Heroku - 23 API REST Exercice

This lesson is the hands-on exercise for the Salesforce REST API integration. The goal is to build the code that creates a new Account in Salesforce through the native REST API, deploy it to Heroku, send a request to our Heroku app that in turn calls Salesforce to create the Account, and finally verify that the Account was indeed created on Salesforce. Along the way, we learn how to build a Salesforce request from a Heroku app using the jsforce library for Node.js.
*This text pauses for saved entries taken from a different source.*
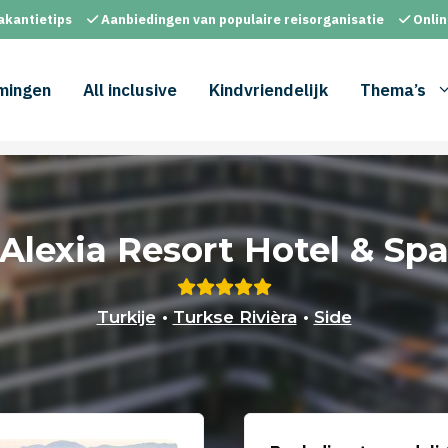
akantietips
Aanbiedingen van populaire reisorganisatie
Onlin
mingen
All inclusive
Kindvriendelijk
Thema’s
Alexia Resort Hotel & Sp
Turkije
•
Turkse Rivièra
•
Side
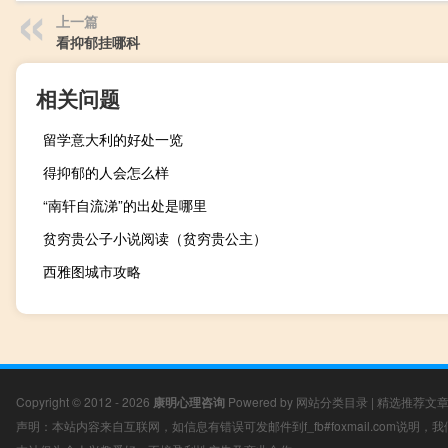
上一篇
看抑郁挂哪科
相关问题
留学意大利的好处一览
得抑郁的人会怎么样
“南轩自流涕”的出处是哪里
贫穷贵公子小说阅读（贫穷贵公主）
西雅图城市攻略
Copyright © 2012 - 2026
康明心理咨询
Powered by
网站分类目录
|
精选推荐文
声明：本站内容来自互联网，如信息有错误可发邮件到f_fb#foxmail.com说明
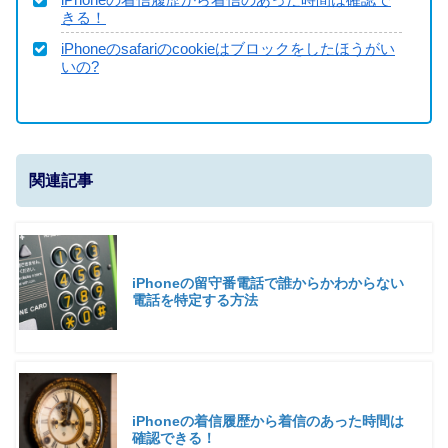
きる！
iPhoneのsafariのcookieはブロックをしたほうがい
いの?
関連記事
iPhoneの留守番電話で誰からかわからない
電話を特定する方法
iPhoneの着信履歴から着信のあった時間は
確認できる！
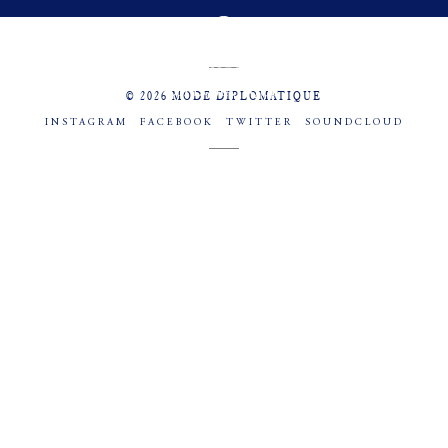
MENU
SOCIAL
© 2026 MODE DIPLOMATIQUE
INSTAGRAM
FACEBOOK
TWITTER
SOUNDCLOUD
The Node.js / Express receiver

The application is an Express server that, on receiving a POST request, builds another request to Salesforce to create an Account. The first lines spin up a new Express server, then we import jsforce, which is the library we will use to authenticate against Salesforce and to issue requests through the REST API. We declare a route POST /account; when a request hits it, the handler connects to Salesforce using the credentials supplied to the app. If the login succeeds, we call conn.sobject('Account').create({...}): the action we reproduce here is create, and the body lists the fields we want to populate — for example Name, Phone and Website. You can of course pick whichever fields you need. Finally a small block handles potential errors, and on success we return the ID of the freshly created object.
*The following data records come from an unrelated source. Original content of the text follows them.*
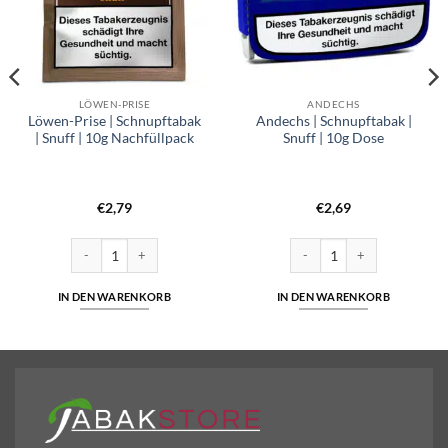
LÖWEN-PRISE
ANDECHS
Löwen-Prise | Schnupftabak
Andechs | Schnupftabak |
| Snuff | 10g Nachfüllpack
Snuff | 10g Dose
€
2,79
€
2,69
Snuff | 6,5g Dose Menge
Löwen-Prise | Schnupftabak | Snuff | 10g Nachfüllpack Menge
Andechs | Schnupftabak | Snu
IN DEN WARENKORB
IN DEN WARENKORB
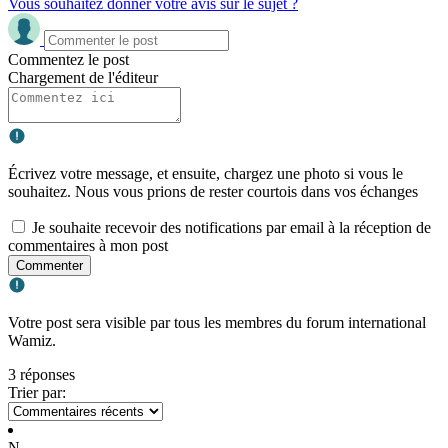
Vous souhaitez donner votre avis sur le sujet ?
Commentez le post
Chargement de l'éditeur
Écrivez votre message, et ensuite, chargez une photo si vous le
souhaitez. Nous vous prions de rester courtois dans vos échanges
Je souhaite recevoir des notifications par email à la réception de
commentaires à mon post
Commenter
Votre post sera visible par tous les membres du forum international
Wamiz.
3 réponses
Trier par:
N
app.post('/account', (req, res) => {
  conn.login(user, pass + token, (err) => {
    if (err) return res.status(500).send(err);
    conn.sobject('Account').create({
      Name: req.body.name,
      Phone: req.body.phone,
      Website: req.body.website
    }, (err, ret) => {
      if (err) return res.status(500).send(err);
      res.send(ret.id);
    });
  });
});

Deploy and test with Postman

To deploy, we open a terminal in the project folder and run:

git add .
git commit -m "rest api receiver"
git push heroku master

Once Heroku reports the deploy as successful, we open the Heroku app to retrieve its public URL, then go to Postman, select the POST method, paste the URL and append /account to it. We fill the request body with the fields we want (Name, Phone, Website), and click Send. Back in Salesforce, the Accounts tab now shows the new account with the phone number and the website (for example www.google.com) we provided. The Account has been created end-to-end through the REST API, which validates the integration. That is all for this video — and this concludes the Heroku course. See you in the next one.

Summary

This hands-on exercise teaches how to build a REST API on Heroku that integrates with Salesforce using Node.js and Express. Students learn to deploy code to Heroku, authenticate with Salesforce using a Node.js library, and create account records via REST API requests. The lesson demonstrates the complete workflow: writing the API endpoint, deploying to Heroku, testing with Postman, and validating account creation in the Salesforce database.

Key points

  • Deploy a Node.js Express server to Heroku with Salesforce integration using a dedicated client library
  • Create a REST API POST endpoint that authenticates with Salesforce and creates account records with custom fields (name, phone, website)
  • Implement error handling and return the created object ID on successful account creation
  • Use Postman to test REST API endpoints against your live Heroku application
  • Validate account creation by verifying the data persists in the Salesforce database
  • Understand the flow from HTTP request through Heroku to Salesforce API and back

FAQ

What is the main objective of this Heroku and Salesforce integration exercise?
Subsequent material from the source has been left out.